U.S. lawmakers Thursday urged Bush administration officials to allow more time for U.N. weapons inspections in Iraq before launching a possible war against that country.

A combative Deputy Secretary of State Richard Armitage clashed with members of the Senate Foreign Relations Committee including those from his own Republican party on the issue of arms inspections.

Mr. Armitage took issue with an appeal from Senator Lincoln Chafee of Rhode Island, a Republican moderate, to allow inspectors more time up to a year to do their job in Iraq before resorting to war.

Senator Lincoln Chafee:"I think the American people are feeling, with the inspectors there, that there is a sense of security."

Richard Armitage:"Clearly, Senator we have a difference of opinion on this. My point of view on this is that the American people have waited 12 years and several months. If you're not going to get the cooperation, than another year only increases the danger."

Mr.

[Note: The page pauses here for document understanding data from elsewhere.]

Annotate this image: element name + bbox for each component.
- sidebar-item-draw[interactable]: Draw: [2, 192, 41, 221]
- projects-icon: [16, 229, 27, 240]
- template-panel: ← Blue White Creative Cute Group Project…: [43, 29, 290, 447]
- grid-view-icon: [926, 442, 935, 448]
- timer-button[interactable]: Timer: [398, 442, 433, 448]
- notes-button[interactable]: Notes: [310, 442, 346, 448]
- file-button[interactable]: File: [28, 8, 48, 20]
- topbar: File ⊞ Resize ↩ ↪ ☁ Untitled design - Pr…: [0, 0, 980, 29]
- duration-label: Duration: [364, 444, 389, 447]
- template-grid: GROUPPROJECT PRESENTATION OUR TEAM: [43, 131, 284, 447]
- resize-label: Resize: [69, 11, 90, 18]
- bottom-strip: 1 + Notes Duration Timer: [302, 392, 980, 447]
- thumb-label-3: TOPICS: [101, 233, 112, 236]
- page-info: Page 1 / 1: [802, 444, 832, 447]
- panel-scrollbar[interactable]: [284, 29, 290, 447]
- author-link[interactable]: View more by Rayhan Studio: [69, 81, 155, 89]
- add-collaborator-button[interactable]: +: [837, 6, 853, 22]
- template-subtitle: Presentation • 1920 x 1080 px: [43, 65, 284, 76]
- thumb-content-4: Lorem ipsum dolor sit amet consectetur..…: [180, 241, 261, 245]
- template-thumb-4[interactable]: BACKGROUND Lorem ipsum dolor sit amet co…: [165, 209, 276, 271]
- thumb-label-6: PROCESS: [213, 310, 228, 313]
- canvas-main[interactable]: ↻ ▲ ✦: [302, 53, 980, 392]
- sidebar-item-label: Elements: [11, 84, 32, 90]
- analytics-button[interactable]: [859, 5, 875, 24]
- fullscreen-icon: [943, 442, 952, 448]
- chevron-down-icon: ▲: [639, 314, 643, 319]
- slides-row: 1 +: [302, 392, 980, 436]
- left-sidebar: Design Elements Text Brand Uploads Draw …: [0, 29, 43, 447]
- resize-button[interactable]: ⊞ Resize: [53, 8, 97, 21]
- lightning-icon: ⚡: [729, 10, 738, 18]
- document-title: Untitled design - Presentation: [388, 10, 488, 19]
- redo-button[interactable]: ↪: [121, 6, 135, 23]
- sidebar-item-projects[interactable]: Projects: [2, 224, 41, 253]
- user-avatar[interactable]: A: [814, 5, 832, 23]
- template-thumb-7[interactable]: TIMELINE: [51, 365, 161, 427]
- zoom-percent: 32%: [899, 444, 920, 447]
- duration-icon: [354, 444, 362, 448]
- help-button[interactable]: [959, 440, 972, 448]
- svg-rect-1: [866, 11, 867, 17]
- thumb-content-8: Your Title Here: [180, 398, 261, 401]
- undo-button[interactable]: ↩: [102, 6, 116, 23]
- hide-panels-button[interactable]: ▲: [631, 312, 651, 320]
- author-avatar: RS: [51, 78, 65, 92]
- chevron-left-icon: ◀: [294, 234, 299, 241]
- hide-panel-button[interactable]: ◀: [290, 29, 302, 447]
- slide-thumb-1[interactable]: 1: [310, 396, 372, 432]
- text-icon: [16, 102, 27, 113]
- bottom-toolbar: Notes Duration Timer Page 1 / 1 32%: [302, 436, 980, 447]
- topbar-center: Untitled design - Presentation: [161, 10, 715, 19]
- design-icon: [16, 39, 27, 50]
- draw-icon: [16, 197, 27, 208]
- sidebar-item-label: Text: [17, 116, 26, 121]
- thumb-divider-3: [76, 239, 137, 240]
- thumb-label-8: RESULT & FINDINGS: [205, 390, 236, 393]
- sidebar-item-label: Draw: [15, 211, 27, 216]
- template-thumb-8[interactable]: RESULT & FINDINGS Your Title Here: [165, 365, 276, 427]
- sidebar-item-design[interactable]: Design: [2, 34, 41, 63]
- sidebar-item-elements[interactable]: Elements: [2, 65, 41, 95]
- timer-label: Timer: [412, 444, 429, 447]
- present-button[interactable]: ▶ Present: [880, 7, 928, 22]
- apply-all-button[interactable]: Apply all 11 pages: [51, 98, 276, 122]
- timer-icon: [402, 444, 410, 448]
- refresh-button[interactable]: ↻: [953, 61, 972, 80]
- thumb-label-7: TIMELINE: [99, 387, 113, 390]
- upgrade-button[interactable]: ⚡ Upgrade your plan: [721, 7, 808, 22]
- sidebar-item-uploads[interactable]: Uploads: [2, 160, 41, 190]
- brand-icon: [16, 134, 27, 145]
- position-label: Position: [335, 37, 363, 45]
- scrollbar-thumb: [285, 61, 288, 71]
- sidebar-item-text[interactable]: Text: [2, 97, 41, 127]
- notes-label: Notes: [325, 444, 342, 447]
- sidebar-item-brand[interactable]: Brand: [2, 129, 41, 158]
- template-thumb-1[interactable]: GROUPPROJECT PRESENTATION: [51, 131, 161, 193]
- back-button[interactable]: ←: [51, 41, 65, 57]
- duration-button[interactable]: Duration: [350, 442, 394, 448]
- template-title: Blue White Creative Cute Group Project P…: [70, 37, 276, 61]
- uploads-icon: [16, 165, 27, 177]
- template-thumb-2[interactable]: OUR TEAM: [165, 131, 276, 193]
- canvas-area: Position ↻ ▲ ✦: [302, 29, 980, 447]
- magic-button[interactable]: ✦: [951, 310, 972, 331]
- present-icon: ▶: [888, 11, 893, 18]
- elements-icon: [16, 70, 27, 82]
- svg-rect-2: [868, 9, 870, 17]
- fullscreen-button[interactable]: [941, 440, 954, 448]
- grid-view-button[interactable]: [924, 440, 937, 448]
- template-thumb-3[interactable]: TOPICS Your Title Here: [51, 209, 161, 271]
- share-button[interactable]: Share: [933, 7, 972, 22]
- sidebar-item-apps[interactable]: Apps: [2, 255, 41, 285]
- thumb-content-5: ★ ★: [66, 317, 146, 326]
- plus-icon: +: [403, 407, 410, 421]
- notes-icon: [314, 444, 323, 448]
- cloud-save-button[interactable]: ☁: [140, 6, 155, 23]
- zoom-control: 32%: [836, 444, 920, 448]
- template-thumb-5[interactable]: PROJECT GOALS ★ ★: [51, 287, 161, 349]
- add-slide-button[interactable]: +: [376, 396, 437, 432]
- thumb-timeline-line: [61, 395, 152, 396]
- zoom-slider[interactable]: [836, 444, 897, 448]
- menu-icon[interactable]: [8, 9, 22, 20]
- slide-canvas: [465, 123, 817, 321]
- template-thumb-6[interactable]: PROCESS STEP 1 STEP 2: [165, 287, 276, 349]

Armitage appeared before the committee along with U.S. ambassador to the United Nations John Negroponte to brief lawmakers on the U.N. inspectors' report released to the Security Council this week.

When Senator Chafee noted that parts of the report showed some Iraqi cooperation with inspectors, Ambassador Negroponte said chief weapons inspector Hans Blix found 'substantive cooperation to be sorely lacking.'

Mr. Chafee offered a terse response. "The decision to go to war then is splitting a hair here, it seems, over cooperation or lack of it," he said.

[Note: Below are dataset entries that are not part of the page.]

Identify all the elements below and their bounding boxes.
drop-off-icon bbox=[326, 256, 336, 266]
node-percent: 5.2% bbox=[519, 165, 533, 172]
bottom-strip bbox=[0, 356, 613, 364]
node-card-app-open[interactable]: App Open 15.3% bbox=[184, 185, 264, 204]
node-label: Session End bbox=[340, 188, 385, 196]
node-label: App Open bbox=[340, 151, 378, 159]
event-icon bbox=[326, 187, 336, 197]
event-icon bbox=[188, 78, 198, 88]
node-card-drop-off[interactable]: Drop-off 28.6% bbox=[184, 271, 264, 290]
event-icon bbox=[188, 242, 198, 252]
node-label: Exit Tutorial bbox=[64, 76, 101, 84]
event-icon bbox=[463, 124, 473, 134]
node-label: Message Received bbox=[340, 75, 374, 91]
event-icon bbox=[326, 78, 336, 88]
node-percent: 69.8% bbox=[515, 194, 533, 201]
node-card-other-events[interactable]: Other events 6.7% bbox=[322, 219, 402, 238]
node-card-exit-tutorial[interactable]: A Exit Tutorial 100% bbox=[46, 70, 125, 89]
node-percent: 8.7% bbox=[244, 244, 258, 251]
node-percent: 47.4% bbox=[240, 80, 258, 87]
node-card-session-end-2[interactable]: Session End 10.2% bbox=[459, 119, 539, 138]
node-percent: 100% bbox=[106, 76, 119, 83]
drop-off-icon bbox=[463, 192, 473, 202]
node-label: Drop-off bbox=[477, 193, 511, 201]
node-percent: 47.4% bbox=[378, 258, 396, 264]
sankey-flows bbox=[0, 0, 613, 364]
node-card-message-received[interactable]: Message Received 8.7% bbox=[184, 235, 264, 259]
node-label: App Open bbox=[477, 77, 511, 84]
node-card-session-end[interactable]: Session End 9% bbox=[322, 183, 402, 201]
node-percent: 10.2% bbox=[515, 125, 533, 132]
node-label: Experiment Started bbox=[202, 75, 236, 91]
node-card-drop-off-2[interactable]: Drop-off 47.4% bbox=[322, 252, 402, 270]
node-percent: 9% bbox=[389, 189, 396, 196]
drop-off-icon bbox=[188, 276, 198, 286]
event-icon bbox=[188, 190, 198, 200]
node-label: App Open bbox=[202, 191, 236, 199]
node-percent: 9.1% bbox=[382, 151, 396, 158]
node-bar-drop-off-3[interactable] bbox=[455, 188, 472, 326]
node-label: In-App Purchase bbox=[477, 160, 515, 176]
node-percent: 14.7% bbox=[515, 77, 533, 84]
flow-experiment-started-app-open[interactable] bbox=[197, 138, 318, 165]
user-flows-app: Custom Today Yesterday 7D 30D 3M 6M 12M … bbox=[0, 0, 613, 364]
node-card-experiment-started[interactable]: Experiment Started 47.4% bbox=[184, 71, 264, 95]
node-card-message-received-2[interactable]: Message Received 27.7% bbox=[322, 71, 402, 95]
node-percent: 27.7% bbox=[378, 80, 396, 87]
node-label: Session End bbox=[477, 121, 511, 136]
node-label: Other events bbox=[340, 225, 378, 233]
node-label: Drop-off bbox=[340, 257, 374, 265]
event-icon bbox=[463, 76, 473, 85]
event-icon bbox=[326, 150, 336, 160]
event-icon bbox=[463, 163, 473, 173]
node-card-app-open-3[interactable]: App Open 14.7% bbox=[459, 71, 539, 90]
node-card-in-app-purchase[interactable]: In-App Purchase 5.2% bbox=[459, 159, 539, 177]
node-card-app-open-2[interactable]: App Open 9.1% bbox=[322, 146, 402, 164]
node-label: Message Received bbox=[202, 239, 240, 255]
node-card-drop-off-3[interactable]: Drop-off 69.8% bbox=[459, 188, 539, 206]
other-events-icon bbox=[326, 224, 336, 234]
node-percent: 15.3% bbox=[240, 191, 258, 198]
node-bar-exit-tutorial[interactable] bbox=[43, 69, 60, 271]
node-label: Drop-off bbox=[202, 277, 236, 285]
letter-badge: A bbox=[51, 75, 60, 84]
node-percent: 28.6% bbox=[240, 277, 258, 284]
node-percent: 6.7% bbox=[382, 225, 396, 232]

With a U.S. troop buildup continuing in the Gulf, Mr. Armitage emphasized the administration position that time is running out for Iraqi leader Saddam Hussein to disarm peacefully.

Mr. Armitage also said he did not believe a second U.N. resolution authorizing military action was needed if the United States decides force is necessary to disarm Iraq. But he said such a resolution would be desirable.